Content sends on Instagram
In June 2024, Colin and Samir spoke with Head of Instagram, Adam Mosseri about the role of algorithms on the platform and how they shape the user and creator experience. Mosseri pointed out that a lot of talk about the algorithm is primarily focussed on the black box aspect of the model and the inability to reach more users. Mosseri adds that the primary factor to assess a content piece’s performance, is looking at the sends per reach, meaning the amount of times content is shared with other users.
Mosseri highlights that content shares drive the most value for the community. The sharing aspect is a strong indicator that content is worth sharing, hence signaling to the algorithm that more users could benefit from engaging with this content. It can spark conversation and entice users to interact with similar content. Mosseri explains this effect as a flywheel for further content engagement.
An important driver for this community engagement is short form content. Mosseri admits that long-form content is able to keep the users attention, however, such content doesn’t work in the platform’s favor, as audiences consume far less content, resulting in less content being shared overall. Hence, through short form content, Mosseri notes, the company can remain closer to its core value to connect people. These metrics are communicated to creators, whilst developing new tools to enable better assessment of media performance.
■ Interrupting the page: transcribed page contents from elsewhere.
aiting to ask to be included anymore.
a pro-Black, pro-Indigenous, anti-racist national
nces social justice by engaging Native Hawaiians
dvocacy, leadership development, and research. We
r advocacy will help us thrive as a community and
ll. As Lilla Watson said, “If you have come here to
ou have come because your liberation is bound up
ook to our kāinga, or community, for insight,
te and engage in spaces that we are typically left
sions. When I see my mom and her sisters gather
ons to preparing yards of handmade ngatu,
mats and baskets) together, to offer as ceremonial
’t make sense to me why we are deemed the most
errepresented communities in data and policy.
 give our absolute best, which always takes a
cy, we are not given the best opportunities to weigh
The inability of Instagram to adequately tell its creators what content sticks and gets shares, is one of the shortcomings of the platform. This translates to creators opting for guerilla style tactics in hopes of grabbing the attention of the algorithm, rather than thoughtful content creation. Mosseri agreed that there was work to be done in this department. When asked which other ranking factors contribute to content being served, likes were also considered important, however, their weight can be misguided in relation to shares.
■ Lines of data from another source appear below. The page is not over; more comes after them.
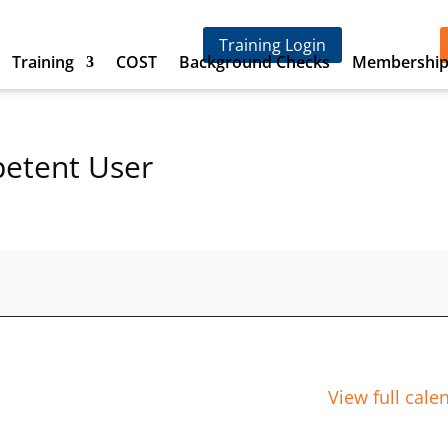
Training Login
Training
COST
Background Checks
Membershi
petent User
View full cale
In cases users don’t share or like content, Instagram will use watch time in regards to reels. While their contribution to ranking is far less than likes and shares, Instagram uses it to assess the content’s performance. To better determine media performance, Instagram looks at how popular was the ranking across a creator’s followers and how many users engaged with the content who weren’t subscribed to the account.
The almighty Instagram Algorithm
The Instagram Algorithm is made up of countless lines of codes that fetch and serve content. Oftentimes we overlook the technical aspect of the models, and jump straight into the awareness generation phase. But behind the scenes engineers are constantly tweaking recommendation algorithms to serve the most relevant content to keep users engaged for as long as possible. Developers at Instagram pay close attention to media created on the platform, ranking it through complex data sets, weighing and ultimately serving it to users.
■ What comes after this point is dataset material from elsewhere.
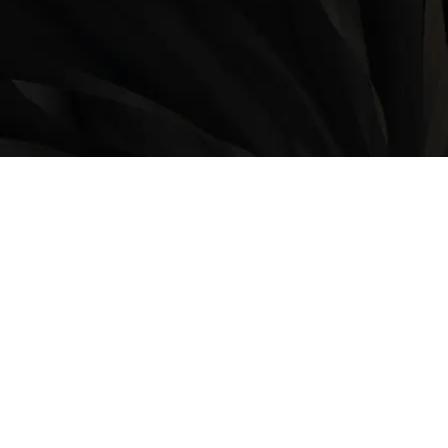
LOCATION
9235 35 Avenue North West
Edmonton, AB, T6E 5Y1
825-410-4444
OPERATING HOURS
This complex mechanism puts immense stress on creators, who, overnight, can generate viral success, whilst the following day, have no community interaction at all. Instagram is unable to provide the necessary tools that enable creators to repeat their success. This means that the most avid users rely on hit or miss strategies in attempts to replace their previous success, which in turn puts immense stress on their mental well-being, as their livelihoods can be wiped out with the next update.
The notion that one might have figured out the algorithm is therefore unrealistic. The many complexities, not of the algorithm, but the human mind, is the strongest determining factor whether content will be discovered, served and shared. These aspects fluctuate heavily over time to varying degrees.